Fue una pronunciación incorrecta. No existe "ere" (no digo que no se use). Siempre usé "erre", o "doble erre" si  estamos deletreando una palabra con "rr" .


----------



## chicachicle

A mí también me enseñaron la CH, LL, pero la R sola, aunque con la variante de RR cuando se encontraba entre dos vocales.

He de decir que mi familia paterna es colombiana y allí dicen *R* = ere, mientras que *RR* = erre... Supongo que depende de dónde te enseñen el abecedario, al igual que *B* = "be grande" y *V* = "be chica, pequeña". Éstos últimos ejemplos me hicieron mucha gracia, por cierto... 

Chicachicle


----------



## chicachicle

Me faltó añadir que la lengua, como ya sabéis, es algo dinámico, y que con los años la Academia va adoptando nuevos términos, reglas, etc.
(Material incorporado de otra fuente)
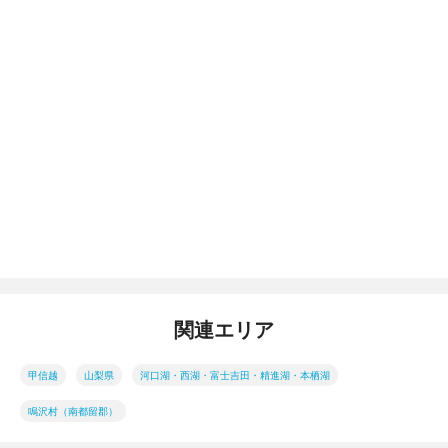
関連エリア
甲信越
山梨県
河口湖・西湖・富士吉田・精進湖・本栖湖
鳴沢村（南都留郡）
Lo mismo pasa ahora con la *Y* y la *LL*. Se supone que la *LL* ya no existe como fonema lateral palatal (muy poca gente pronuncia este fonema de la manera correcta) sino que se ha "transformado" si me permitís con los años en *Y*, por lo tanto la "Y griega" de toda la vida ahora, desde principios de año, ha pasado a llamarse "lle".

Me pregunto cómo será el abecedario cuando tenga hijos y me toque ayudarles a aprender, o más bien aprender yo la nueva nomenclatura, porque visto lo visto...

Saludos,

Chicachicle


----------



## Masood

Rayines said:


> ¡Sí, siempre ha sido *erre*! Por eso, Michael, te regalo este versito:
> 
> *Erre* con *erre*, *guitarra*
> *erre* con *erre*, *carril*:
> *rápido* *ruedan* los *carros*,
> *rápido* el *ferrocarril*.


The version I heard somewhere was:
*Erre* con *erre*, *cigarro*
*erre* con *erre*, *barril*:
*rápido* *corren* los *carros*,
Cargados de azucar al ferrocarril.


----------



## Rayines

Masood said:


> The version I heard somewhere was:
> *Erre* con *erre*, *cigarro*
> *erre* con *erre*, *barril*:
> *rápido* *corren* los *carros*,
> Cargados de azucar al ferrocarril.


----------



## Red Blood

Hice la escuela primaria en los 70's y en mi mente aún está la CH, LL, R (ere), RR (erre) e Y (i griega) en el recitado.
Luego creo que CH y LL se eliminaron, la i griega se empezó a pronunciar (ye) como hablamos nosotros los argentinos (aunque a veces suena "sh-e" sobre todo en los más jóvenes). 
Con R y RR no se que pasó, recuerdo haber tenido que ir a foniatría de chico por no poder decir RR. Para cerrar, en todos los casos estoy en desacuerdo con la Real Academia, aunque no creo que se preocupen demasiado por mi opinión en contrario


----------



## duran3d

Si no me equivoco, la denominación más elitista en España es (o era):

CH = ce-hache
L= ele
LL = elle
R = ere
RR = erre
V = uve

Llamar "che" a la CH, "erre" a la R o "be chica" a la V son formas más vulgares y también mucho más extendidas. En todo caso me parece que se admiten todas las variantes.


----------



## Pinairun

Podemos ver aquí, la última propuesta de la RAE (Ortografía 2010) para unificar el nombre de las letras del abecedario español.


b, B
be
r, R
erre
v, V
uve
w, W
uve doble
z, Z
zeta


----------



## duvija

A mí me lo enseñaron como a Cubamania y jivemu
... che, de, e,... ele elle... ere erre ... ve, doble ve, equis, ye, zeta


----------



## Aviador

Por si sirve de algo, les cuento que en el foro _Sólo español_ hubo una interesante discusión sobre estre tema: _*Ere / Erre*_.


----------



## nand-o

duran3d said:


> Si no me equivoco, la denominación más elitista en España es (o era):
> 
> CH = ce-hache
> L= ele
> LL = elle
> R = ere
> RR = erre
> V = uve
> 
> Llamar "che" a la CH, "erre" a la R o "be chica" a la V son formas más vulgares y también mucho más extendidas. En todo caso me parece que se admiten todas las variantes.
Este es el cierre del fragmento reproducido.